## Exercise requirements
Exclude the pictures. Transcribe, exactly as written, the lines from the one with "This screenshot has width=716, height=2576." through the end of the entries below.

## Stored records
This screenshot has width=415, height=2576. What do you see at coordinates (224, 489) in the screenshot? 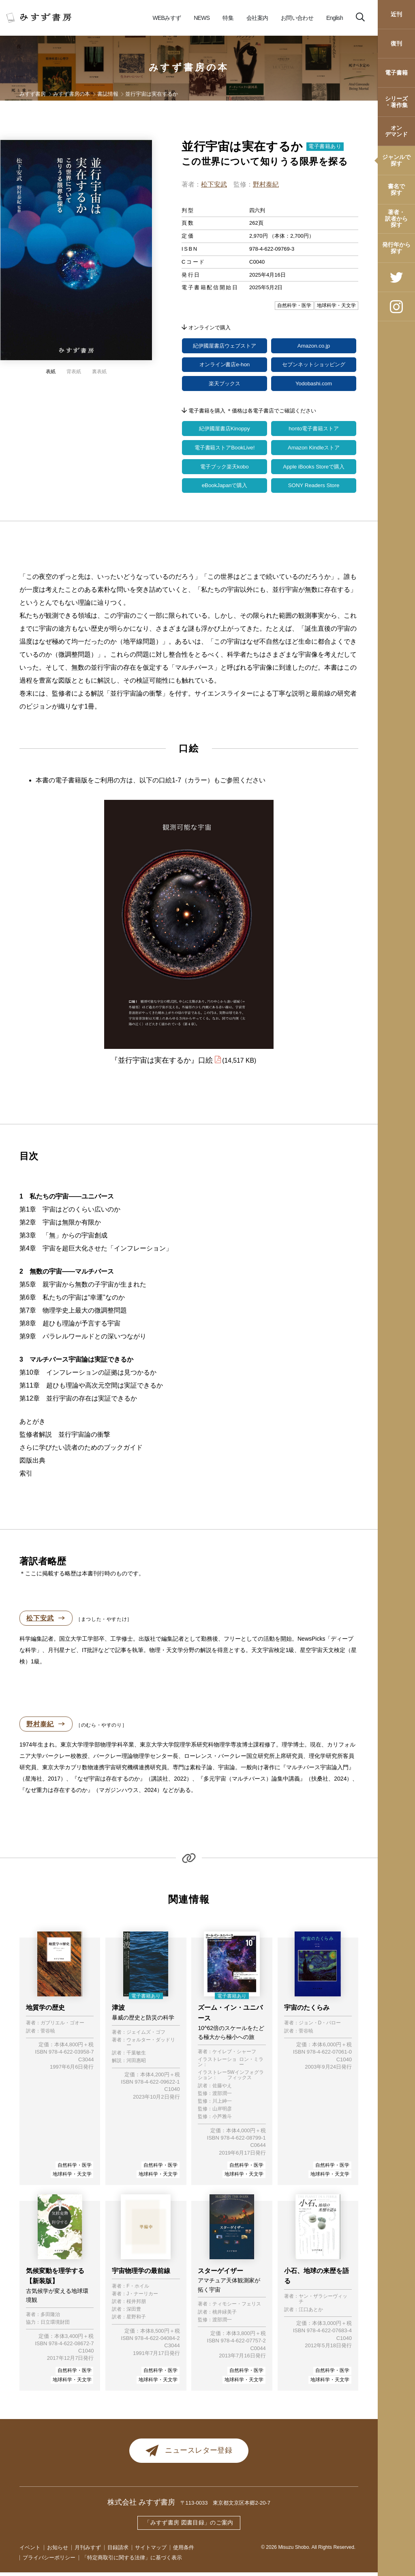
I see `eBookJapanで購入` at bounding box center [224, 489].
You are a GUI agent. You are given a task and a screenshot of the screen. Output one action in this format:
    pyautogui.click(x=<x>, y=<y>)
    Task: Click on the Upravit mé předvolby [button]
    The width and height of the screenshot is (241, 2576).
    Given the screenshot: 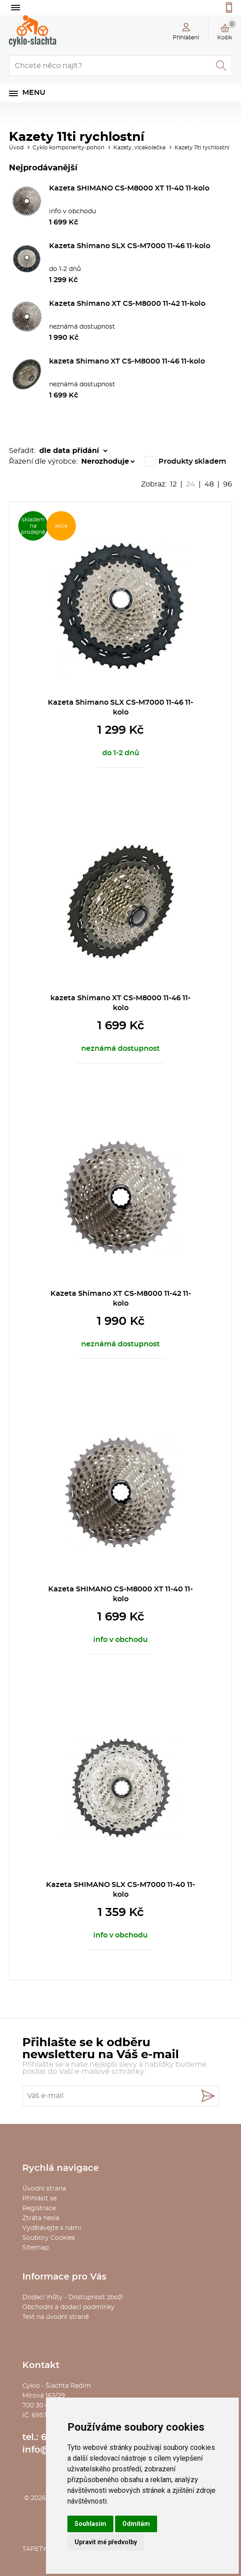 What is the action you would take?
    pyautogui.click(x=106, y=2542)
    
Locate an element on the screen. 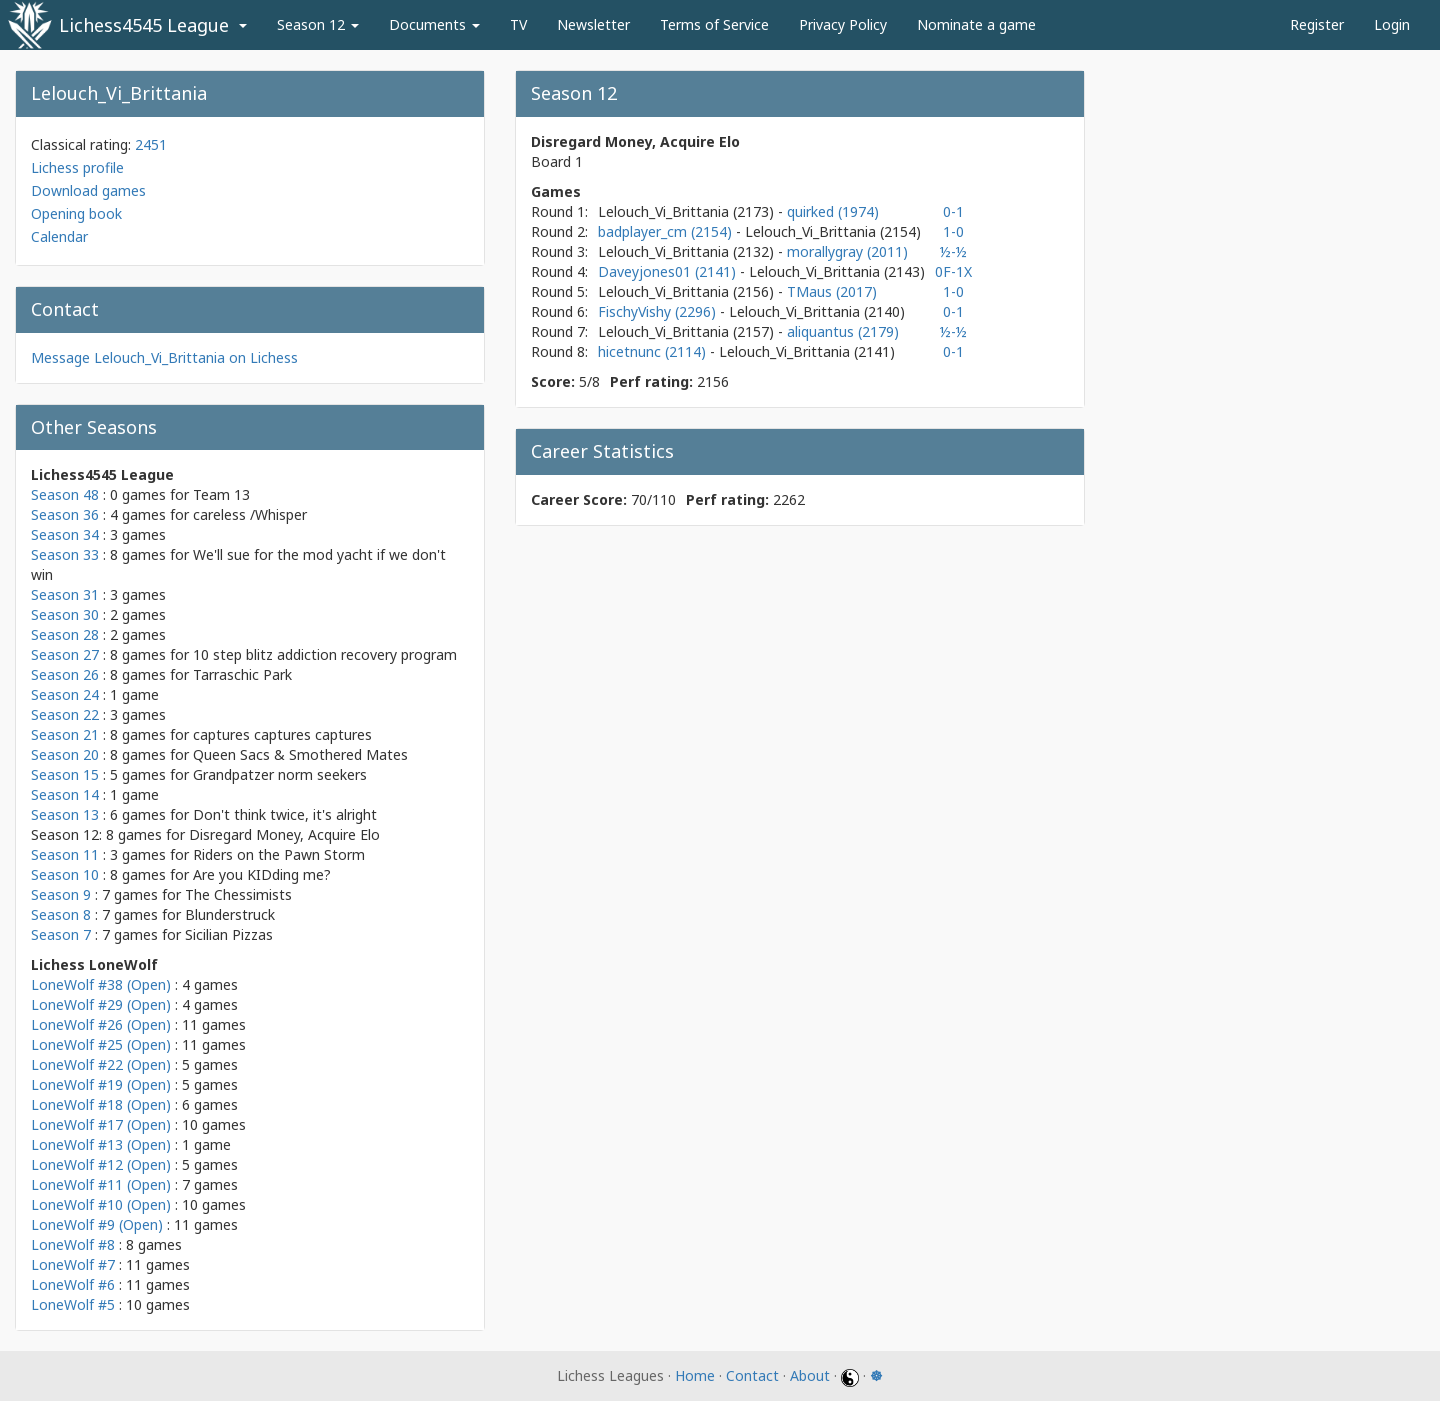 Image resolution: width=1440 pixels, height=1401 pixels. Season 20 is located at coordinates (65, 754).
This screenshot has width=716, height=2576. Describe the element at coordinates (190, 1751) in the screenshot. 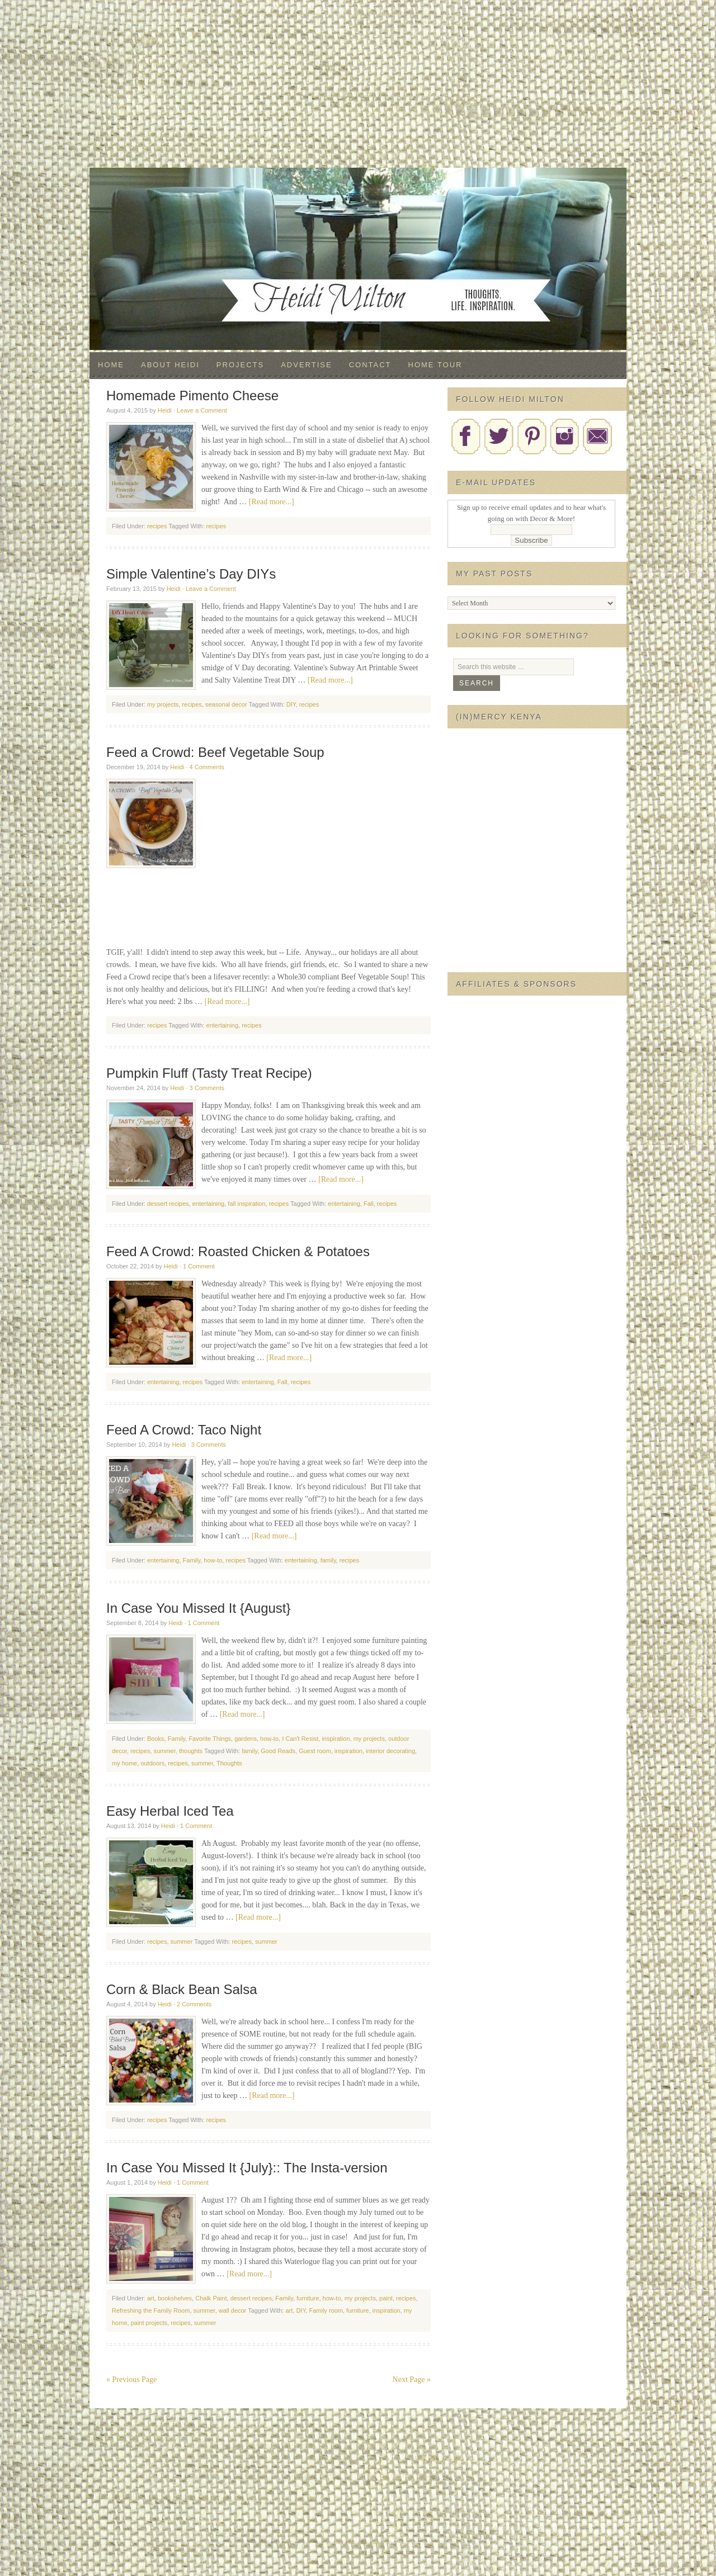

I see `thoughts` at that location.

## Output for this exercise
This screenshot has width=716, height=2576. Describe the element at coordinates (190, 1751) in the screenshot. 

I see `thoughts` at that location.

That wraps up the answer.